Conservatives exist in an ‘information bubble’
To the editor:
I was fascinated by Ned Garrett’s conclusion (Feb. 22) that Barack Obama’s re-election was the result of “voter apathy.” Garrett professes the tea party line that Obama’s win cedes more control to the federal government, and he rationalizes the re-election to voters seeking handouts.
He seems to overlook alternative explanations for Obama’s re-election and alternative views concerning economics and human rights. What is so interesting is how well this fits with the recognition that conservatives live in a different reality from the majority.
Many conservatives exist in an “information bubble,” which they have created and which prevents them from seriously examining information outside that bubble. This “groupthink” blinds them to alternative facts and concepts. It demands blind conformity, ostracism, shunning and excommunication of anyone who disagrees.
Look how conservatives attacked their one-time hero, New Jersey Gov. Chris Christie, when he tried to help his state after Hurricane Sandy by asking Obama for assistance in obtaining federal aid, touring the damage together. The Republican Congress then delayed that aid, apparently in retribution.

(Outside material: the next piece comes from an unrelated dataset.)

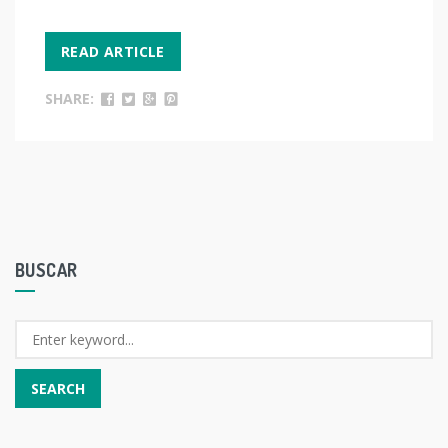
READ ARTICLE
SHARE:
BUSCAR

Look how conservatives insist that their congressmen sign the “pledge of allegiance” to Grover Norquist on no new taxes even though basic arithmetic identifies this as a fantasy solution.

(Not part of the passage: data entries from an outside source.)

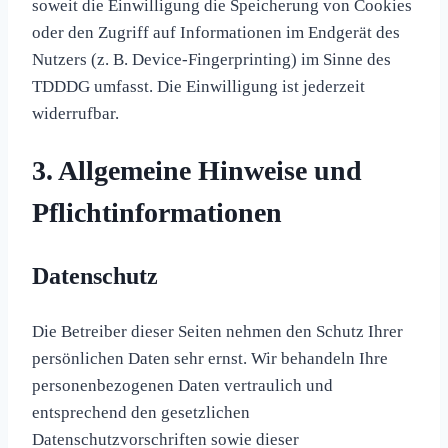
soweit die Einwilligung die Speicherung von Cookies
oder den Zugriff auf Informationen im Endgerät des
Nutzers (z. B. Device-Fingerprinting) im Sinne des
TDDDG umfasst. Die Einwilligung ist jederzeit
widerrufbar.
3. Allgemeine Hinweise und
Pflicht­informationen
Datenschutz
Die Betreiber dieser Seiten nehmen den Schutz Ihrer
persönlichen Daten sehr ernst. Wir behandeln Ihre
personenbezogenen Daten vertraulich und
entsprechend den gesetzlichen
Datenschutzvorschriften sowie dieser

Look at how shocked conservative were when Obama won re-election. Pundits such as Dick Morris, George Will and Michael Barone all had Romney winning by a landslide, even though the polls showed differently. Apparently, polling “facts” were outside the bubble so, to them, were inconceivable.
Finally, Garrett toes the party line by saying how Obama is using the “fiscal cliff” to justify raising taxes on “everyone.” The reality is Obama did not create the fiscal cliff; Congress did. In fact, Obama proposed raising taxes on those earning more than $500,000, not on everyone.